Aim of the task: Each line from the one containing "10. Southwest Baptist – 113" to the end of the records should be copied exactly, and no other line.

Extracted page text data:
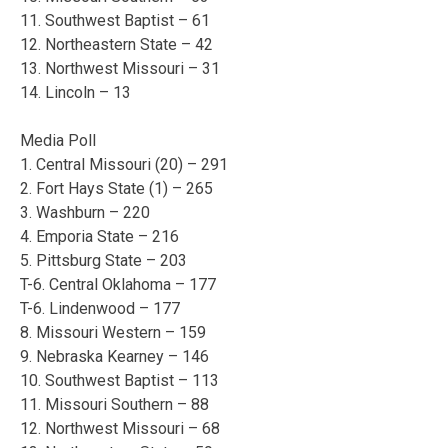
11. Southwest Baptist – 61
12. Northeastern State – 42
13. Northwest Missouri – 31
14. Lincoln – 13
Media Poll
1. Central Missouri (20) – 291
2. Fort Hays State (1) – 265
3. Washburn – 220
4. Emporia State – 216
5. Pittsburg State – 203
T-6. Central Oklahoma – 177
T-6. Lindenwood – 177
8. Missouri Western – 159
9. Nebraska Kearney – 146
10. Southwest Baptist – 113
11. Missouri Southern – 88
12. Northwest Missouri – 68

Answer to this task:
10. Southwest Baptist – 113
11. Missouri Southern – 88
12. Northwest Missouri – 68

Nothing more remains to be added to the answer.